> _Task objective_: In your copy of the data, include no pictures and alter nothing else.

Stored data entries
▬▬▬▬▬▬
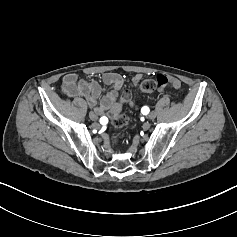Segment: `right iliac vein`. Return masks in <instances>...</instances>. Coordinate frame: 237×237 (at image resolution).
Listing matches in <instances>:
<instances>
[{"label":"right iliac vein","instance_id":"obj_1","mask_svg":"<svg viewBox=\"0 0 237 237\" xmlns=\"http://www.w3.org/2000/svg\"><path fill=\"white\" fill-rule=\"evenodd\" d=\"M89 117L91 120H97L98 116L95 112H90Z\"/></svg>","mask_w":237,"mask_h":237}]
</instances>
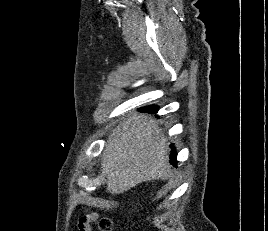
▬▬▬▬▬▬
> _Output of the task_:
Segment: `right iliac vein`. Return masks in <instances>...</instances>. Coordinate frame: 237×237 (at image resolution).
Listing matches in <instances>:
<instances>
[{"label":"right iliac vein","instance_id":"obj_1","mask_svg":"<svg viewBox=\"0 0 237 237\" xmlns=\"http://www.w3.org/2000/svg\"><path fill=\"white\" fill-rule=\"evenodd\" d=\"M89 117L91 120H97L98 116L95 112H90Z\"/></svg>","mask_w":237,"mask_h":237}]
</instances>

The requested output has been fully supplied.